Problem to solve
Please return all lines in the listing holding the word "China".

The records

◆ ◆ ◆ ◆

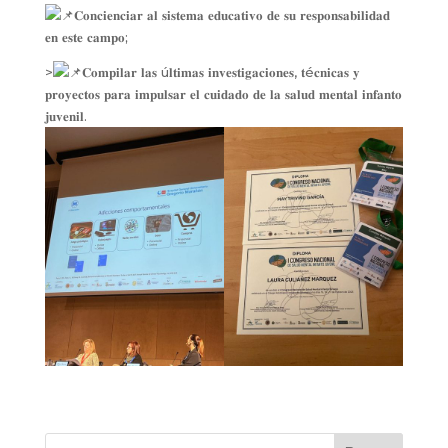
𝐂𝐨𝐧𝐜𝐢𝐞𝐧𝐜𝐢𝐚𝐫 𝐚𝐥 𝐬𝐢𝐬𝐭𝐞𝐦𝐚 𝐞𝐝𝐮𝐜𝐚𝐭𝐢𝐯𝐨 𝐝𝐞 𝐬𝐮 𝐫𝐞𝐬𝐩𝐨𝐧𝐬𝐚𝐛𝐢𝐥𝐢𝐝𝐚𝐝
𝐞𝐧 𝐞𝐬𝐭𝐞 𝐜𝐚𝐦𝐩𝐨;
>
𝐂𝐨𝐦𝐩𝐢𝐥𝐚𝐫 𝐥𝐚𝐬 ú𝐥𝐭𝐢𝐦𝐚𝐬 𝐢𝐧𝐯𝐞𝐬𝐭𝐢𝐠𝐚𝐜𝐢𝐨𝐧𝐞𝐬, 𝐭é𝐜𝐧𝐢𝐜𝐚𝐬 𝐲
𝐩𝐫𝐨𝐲𝐞𝐜𝐭𝐨𝐬 𝐩𝐚𝐫𝐚 𝐢𝐦𝐩𝐮𝐥𝐬𝐚𝐫 𝐞𝐥 𝐜𝐮𝐢𝐝𝐚𝐝𝐨 𝐝𝐞 𝐥𝐚 𝐬𝐚𝐥𝐮𝐝 𝐦𝐞𝐧𝐭𝐚𝐥 𝐢𝐧𝐟𝐚𝐧𝐭𝐨
𝐣𝐮𝐯𝐞𝐧𝐢𝐥.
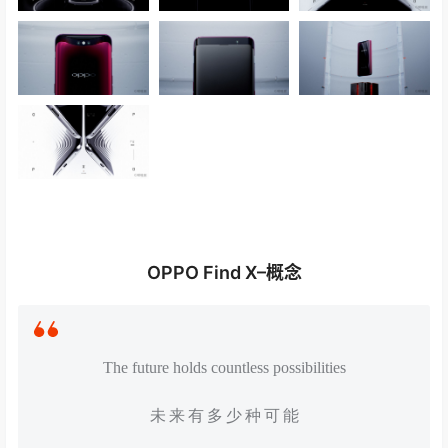
OPPO Find X–概念
The future holds countless possibilities
未 来 有 多 少 种 可 能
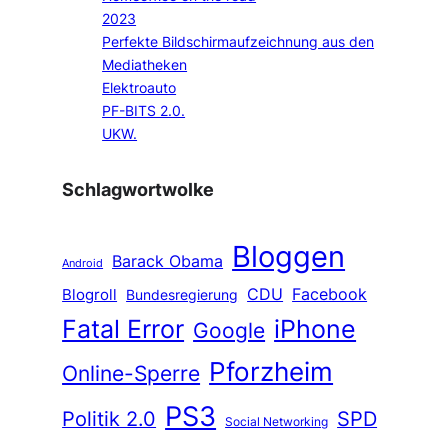
2023
Perfekte Bildschirmaufzeichnung aus den
Mediatheken
Elektroauto
PF-BITS 2.0.
UKW.
Schlagwortwolke
Bloggen
Barack Obama
Android
CDU
Facebook
Blogroll
Bundesregierung
Fatal Error
iPhone
Google
Pforzheim
Online-Sperre
PS3
Politik 2.0
SPD
Social Networking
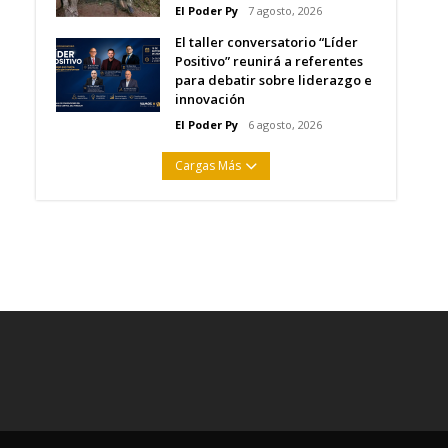
El Poder Py
7 agosto, 2026
El taller conversatorio “Líder
Positivo” reunirá a referentes
para debatir sobre liderazgo e
innovación
El Poder Py
6 agosto, 2026
Cargas Más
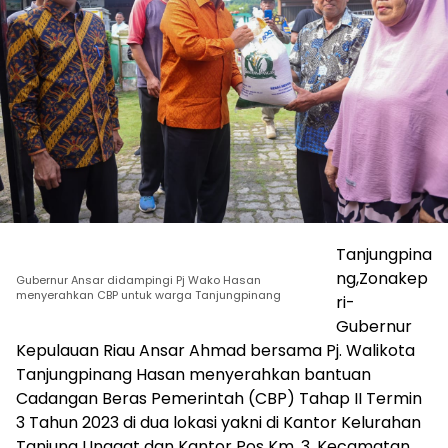
Tanjungpina
ng,Zonakep
Gubernur Ansar didampingi Pj Wako Hasan
menyerahkan CBP untuk warga Tanjungpinang
ri-
Gubernur
Kepulauan Riau Ansar Ahmad bersama Pj. Walikota
Tanjungpinang Hasan menyerahkan bantuan
Cadangan Beras Pemerintah (CBP) Tahap II Termin
3 Tahun 2023 di dua lokasi yakni di Kantor Kelurahan
Tanjung Unggat dan Kantor Pos Km. 3, Kecamatan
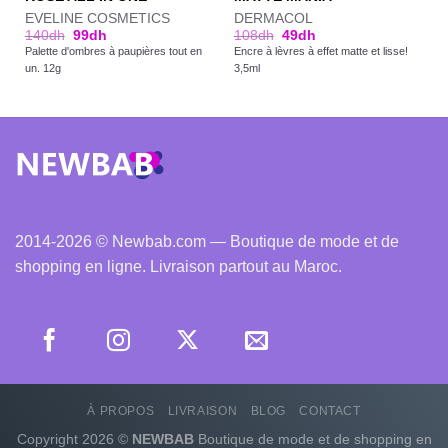
EVELINE COSMETICS
DERMACOL
140
dh
99
dh
108
dh
49
dh
Palette d'ombres à paupières tout en
Encre à lèvres à effet matte et lisse!
un. 12g
3,5ml
2014-2026 © Newbab.com — Boutique de mode et de
shopping en ligne. Livraison partout au Maroc.
À PROPOS
LIVRAISON
BLOG
CONTACT
Copyright 2026 ©
NEWBAB
Boutique de mode et de shopping en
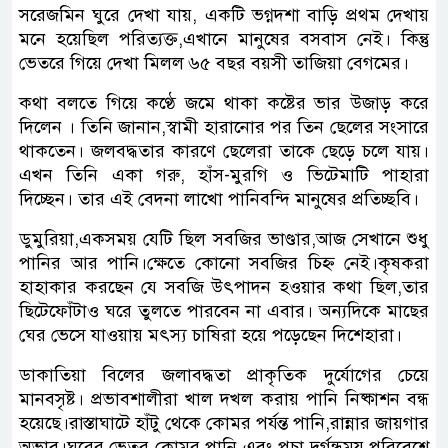
সরেজমিন ঘুরে দেখা যায়, একটি ভগ্নদশা বাড়ি প্রথম দেখায়
মনে হয়েছিল পরিত্যক্ত,এখানে মানুষের বসবাস নেই। কিন্তু
ভেতরে গিয়ে দেখা মিলল ৬৫ বছর বয়সী তাজিয়া বেগমের।
কথা বলতে গিয়ে কণ্ঠে জমে থাকা কষ্টের ভার উজাড় করে
দিলেন । তিনি জানান,স্বামী হারানোর পর তিন ছেলের সংসারে
থাকতেন। জলবদ্ধতার কারণে ছেলেরা তাকে ছেড়ে চলে যায়।
এখন তিনি একা গরু, হাঁস-মুরগি ও ভিটেমাটি পাহারা
দিচ্ছেন। তার এই বেদনা লাখো পানিবন্দি মানুষের প্রতিচ্ছবি।
ডুমুরিয়া,একসময় যেটি ছিল সবজির ভাণ্ডার,আজ সেখানে শুধু
পানির আর পানি।ক্ষেতে কোনো সবজির চিহ্ন নেই।কৃষকরা
হাহাকার করছেন যে সবজি উৎপাদন হওয়ার কথা ছিল,তার
ছিটেফোঁটাও ঘরে তুলতে পারবেন না এবার। অন্যদিকে মাছের
ঘের ভেসে যাওয়ায় মৎস্য চাষিরা হয়ে পড়েছেন দিশেহারা।
ডাকাতিয়া বিলের জলাবদ্ধতা প্রাকৃতিক দুর্যোগের চেয়ে
মানবসৃষ্ট। প্রভাবশালীরা খাল দখল করায় পানি নিষ্কাশন বন্ধ
হয়েছে।রাস্তাঘাটে হাঁটু থেকে কোমর পর্যন্ত পানি,রান্নার জায়গার
অভাব।ঘরের ভেতর কোমর পানি এবং পচা দুর্গন্ধময় পরিবেশে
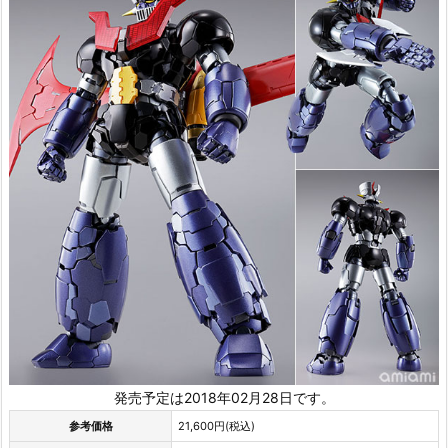
発売予定は2018年02月28日です。
参考価格
21,600円(税込)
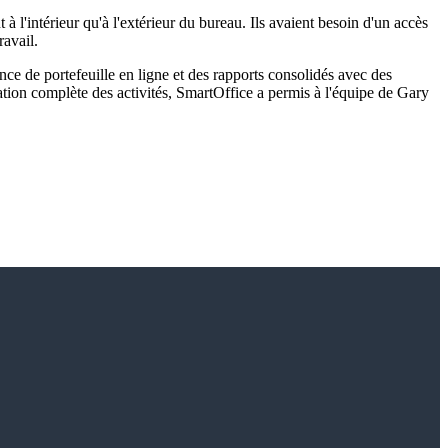
 à l'intérieur qu'à l'extérieur du bureau. Ils avaient besoin d'un accès
ravail.
ce de portefeuille en ligne et des rapports consolidés avec des
ation complète des activités, SmartOffice a permis à l'équipe de Gary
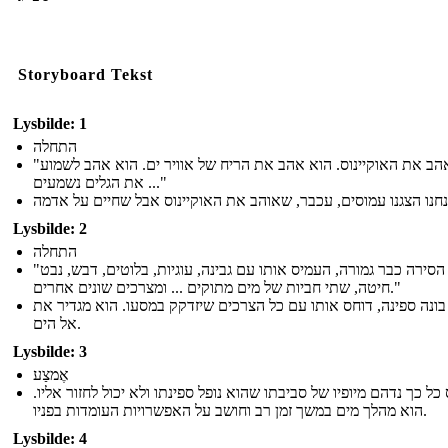
Storyboard Tekst
Lysbilde: 1
התחלה
"הוא אהב את האוקיינוס. הוא אהב את הריח של אוויר ים. הוא אהב לשמוע
את הגלים נשמעים ..."
Lysbilde: 2
התחלה
"כאשר הסירה כבר גמורה, העמיס אותו עם גבינה, עוגיות, בלוטים, דבש, נבט
חיטה, שתי חביות של מים מתוקים ... ומצרכים שונים אחרים."
בונה ספינה, דוחס אותו עם כל הצרכים שיזדקק במסעו. הוא מגדיר את
אל הים.
Lysbilde: 3
אֶמצַע
 כל כך נדהם מיופיו של סביבתו שהוא נופל ספינתו ולא יכול לחזור אליו
הוא מהלך מים במשך זמן רב וחושב על האפשרויות העומדות בפניו.
Lysbilde: 4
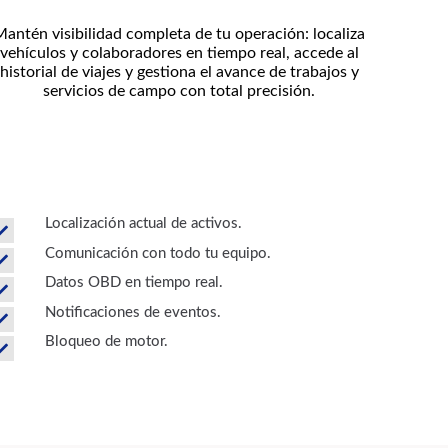
Mantén visibilidad completa de tu operación: localiza
vehículos y colaboradores en tiempo real, accede al
historial de viajes y gestiona el avance de trabajos y
servicios de campo con total precisión.
Localización actual de activos.
Comunicación con todo tu equipo.
Datos OBD en tiempo real.
Notificaciones de eventos.
Bloqueo de motor.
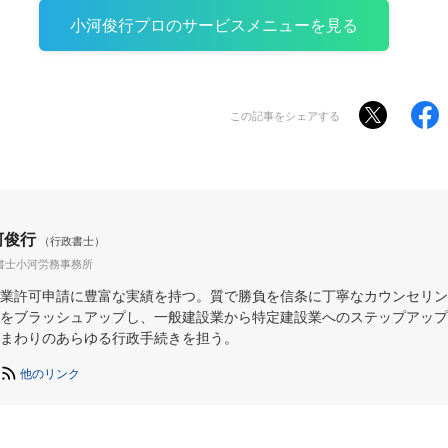
小河俊行プロのサービスメニューを見る
この記事をシェアする
河俊行
（行政書士）
書士小河労務事務所
業許可申請に豊富な実績を持つ。質で勝負を信条に丁寧なカウンセリン
をブラッシュアップし、一般建設業から特定建設業へのステップアップ
まわりのあらゆる行政手続きを担う。
他のリンク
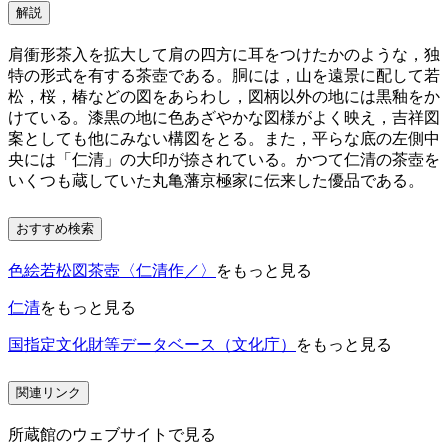
解説
肩衝形茶入を拡大して肩の四方に耳をつけたかのような，独
特の形式を有する茶壺である。胴には，山を遠景に配して若
松，桜，椿などの図をあらわし，図柄以外の地には黒釉をか
けている。漆黒の地に色あざやかな図様がよく映え，吉祥図
案としても他にみない構図をとる。また，平らな底の左側中
央には「仁清」の大印が捺されている。かつて仁清の茶壺を
いくつも蔵していた丸亀藩京極家に伝来した優品である。
おすすめ検索
色絵若松図茶壺〈仁清作／〉
をもっと見る
仁清
をもっと見る
国指定文化財等データベース（文化庁）
をもっと見る
関連リンク
所蔵館のウェブサイトで見る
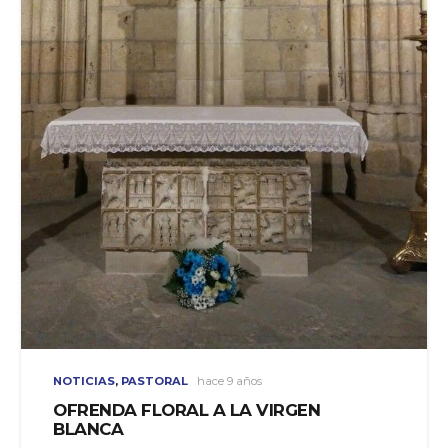
NOTICIAS
,
PASTORAL
hace 9 años
OFRENDA FLORAL A LA VIRGEN
BLANCA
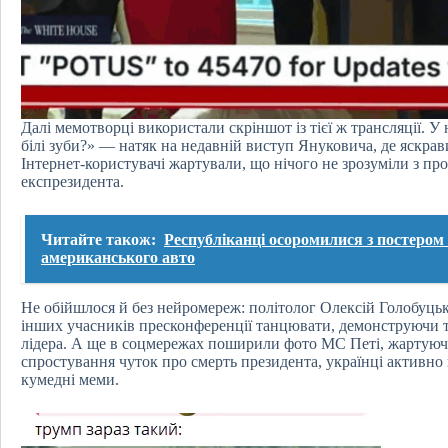
Далі мемотворці використали скріншот із тієї ж трансляції. У
білі зуби?» — натяк на недавній виступ Януковича, де яскрави
Інтернет-користувачі жартували, що нічого не зрозуміли з пр
експрезидента.
Читайте також:
Республіканці осоромилися з постером
американського авто
Не обійшлося й без нейромереж: політолог Олексій Голобуць
інших учасників пресконференції танцювати, демонструючи 
лідера. А ще в соцмережах поширили фото МС Петі, жартуючи
спростування чуток про смерть президента, українці активн
кумедні меми.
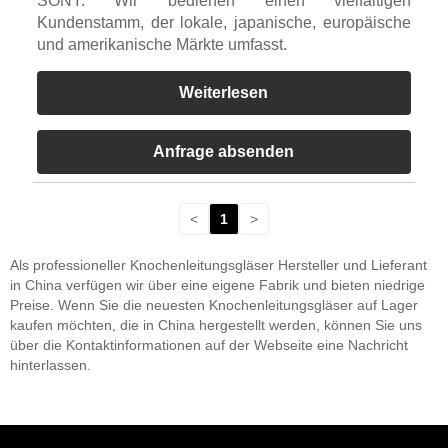
SONY. Wir bedienen einen vielfältigen
Kundenstamm, der lokale, japanische, europäische
und amerikanische Märkte umfasst.
Weiterlesen
Anfrage absenden
<
1
>
Als professioneller Knochenleitungsgläser Hersteller und Lieferant
in China verfügen wir über eine eigene Fabrik und bieten niedrige
Preise. Wenn Sie die neuesten Knochenleitungsgläser auf Lager
kaufen möchten, die in China hergestellt werden, können Sie uns
über die Kontaktinformationen auf der Webseite eine Nachricht
hinterlassen.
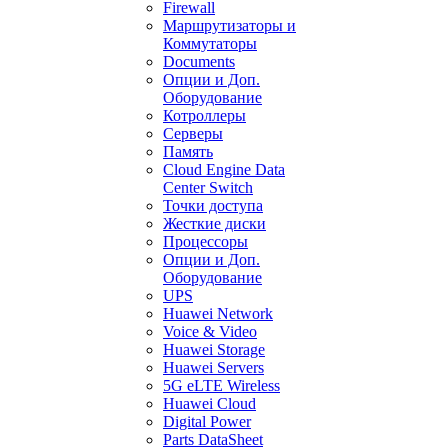
Firewall
Маршрутизаторы и
Коммутаторы
Documents
Опции и Доп.
Оборудование
Котроллеры
Серверы
Память
Cloud Engine Data
Center Switch
Точки доступа
Жесткие диски
Процессоры
Опции и Доп.
Оборудование
UPS
Huawei Network
Voice & Video
Huawei Storage
Huawei Servers
5G eLTE Wireless
Huawei Cloud
Digital Power
Parts DataSheet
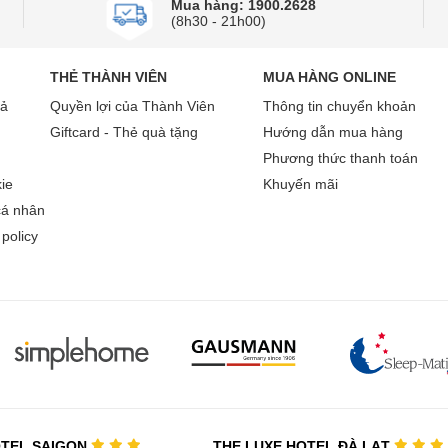
Mua hàng: 1900.2628
(8h30 - 21h00)
THẺ THÀNH VIÊN
MUA HÀNG ONLINE
rả
Quyền lợi của Thành Viên
Thông tin chuyển khoản
Giftcard - Thẻ quà tặng
Hướng dẫn mua hàng
Phương thức thanh toán
ie
Khuyến mãi
cá nhân
policy
OTEL SAIGON
THE LUXE HOTEL ĐÀ LẠT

◆ ◆ ◆ ◆

Task result
in China verfügen wir über eine eigene Fabrik und bieten niedrige
kaufen möchten, die in China hergestellt werden, können Sie uns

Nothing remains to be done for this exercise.